We don’t tell her how we stopped talking as my own grief wound tight, leaving me drinking Johnnie Walker and smoking Natural Spirits on the back porch, part tribute and part giving the finger to my father’s 35 years as a lung doctor and dying on me anyway. How for a long while I decided that not feeling anything was easier than loving someone, knowing you could lose him at any moment.

When we finally reach the bride and groom at the end of the receiving line, it doesn’t seem appropriate to share these thoughts prowling around in my brain, to say, “Congratulations on all you’ve found together, and all you now have to lose. Congratulations, this may be the best and worst day of your life, all wrapped into one. And some days you won’t be able to tell the difference.”

I don’t say it, but I think it. And I don’t feel bad for thinking it. I hope that naming the mix of fear and joy I feel at weddings doesn’t mean I’m trashing the temple. Inviting these leopards into the sangha feels like one way to name them, and maybe set them free.

We spent our wedding night at the Gage Hotel in Marathon, and we’ll go back in a few months, 10 years to the day. Looking around the dance floor I see people who used to be married to other people. I also see the people they used to be married to, and others trying hard to stay married to each other. I can’t explain why one union works and another doesn’t, and I won’t try. Somehow I’m still standing here, holding my husband’s hand.

One night, wanting to be led around the two-stepping dance floor at Gruene Hall, tearful and full of Shiner Bock, I shouted at Scott, “Is this how it’s always going to be?”
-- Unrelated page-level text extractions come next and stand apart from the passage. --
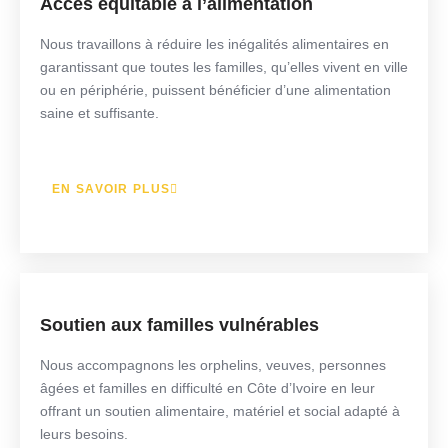
Accès équitable à l’alimentation
Nous travaillons à réduire les inégalités alimentaires en
garantissant que toutes les familles, qu’elles vivent en ville
ou en périphérie, puissent bénéficier d’une alimentation
saine et suffisante.
EN SAVOIR PLUS
Soutien aux familles vulnérables
Nous accompagnons les orphelins, veuves, personnes
âgées et familles en difficulté en Côte d’Ivoire en leur
offrant un soutien alimentaire, matériel et social adapté à
leurs besoins.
We laugh about it now, my default to the worst-case scenario, the leopard in my logic. If we’ve learned one thing, it’s that no moment, good or bad, is how it’s always going to be. Sometimes he dances. Sometimes he doesn’t. Sometimes the voices we miss most are the only ones we can hear, calling us out into the night, filing the darkness with howls. And sometimes they quiet a little, gratefully, right about when Van Morrison starts singing, “Hey, where did we go? Days when the rains came...”

For better or worse, we all know this song. We might as well dance.

Jenny Browne lives in San Antonio and teaches at Trinity University. This is an excerpt from a recently completed memoir.